Median follow-up was 24.9 months and in that timeframe, 21.5% of patients (n = 47) progressed to cirrhosis. Of those, 42 (89%) showed histologic progression and five (11%) had clinical events.

Sanyal showed that baseline hepatic collagen had a hazard ratio of 3.28 (95% CI, 2.31-4.55) and its change from baseline had a HR of 2.99 (95% CI, 2.36-3.78). Additionally, enhanced liver fibrosis (ELF) at baseline carried a HR of 3.13 (95% CI, 2.31-4.22) and its change a HR of 1.59 (95% CI, 1.18-2.13).

“Greater hepatic collagen and ELF at baseline and worsening over time increased the risk of disease progression,” Sanyal said. “No patient with Ishak stage improvement had clinical deterioration.”

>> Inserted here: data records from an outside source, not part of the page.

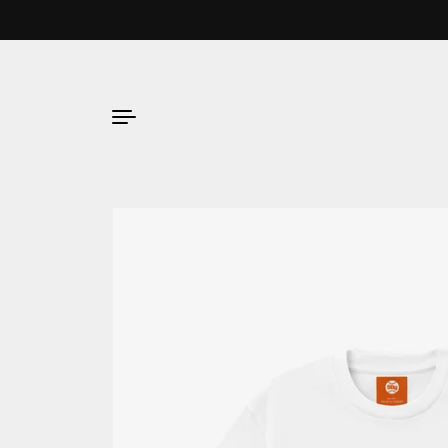
Skip to content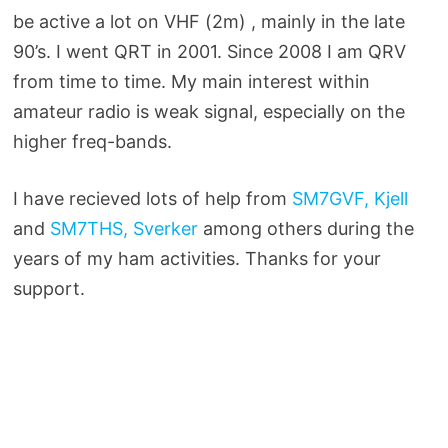
be active a lot on VHF (2m) , mainly in the late
90’s. I went QRT in 2001. Since 2008 I am QRV
from time to time. My main interest within
amateur radio is weak signal, especially on the
higher freq-bands.
I have recieved lots of help from
SM7GVF, Kjell
and
SM7THS, Sverker
among others during the
years of my ham activities. Thanks for your
support.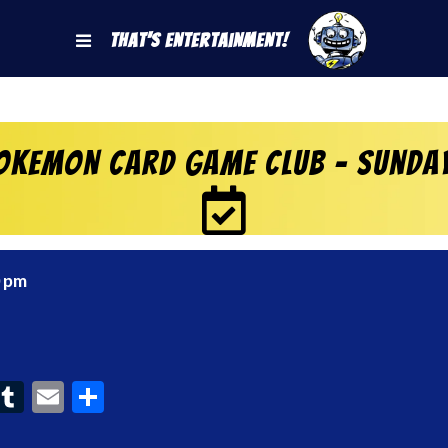
That's Entertainment!
okemon Card Game Club – Sunda
0 pm
ook
interest
Tumblr
Email
Share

Conversely, baseline NASH activity score (NAS) only had a HR of 1.59 (95% CI, 0.83-3.04) and change over time a HR of 0.89 (95% CI, 0.44-1.8).

Through follow-up, 19% of patients (n = 49) had liver-related clinical event such as ascites, encephalopathy and varices. The likelihood of these events occurring was linked to Ishak stage, hepatic collagen and ELF with the worsening of Ishak stage carrying a HR of 9.63 (95% CI, 1.33-69.81).

“That’s almost a 10-fold increase,” Sanyal said. “If it regressed, you dramatically decreased the likelihood you’d have an event.”

Over 2 years, about 25% of patients with NASH and bridging fibrosis progress to cirrhosis and about 20% of cirrhotic patients have liver related events in the clinical trial setting, Sanyal summarized.

“The primary determinant of disease progression is fibrosis and its change over time. The overall NAS its change from baseline is not significant,” Sanyal said. “These data support the use of fibrosis change as an acceptable surrogate endpoint for use in clinical trials of NASH.” – by Katrina Altersitz

References:

Sanyal A. GS-004. Presented at: International Liver Congress; April 19-24, 2017; Amsterdam.

Disclosure: This study was supported by Gilead Sciences.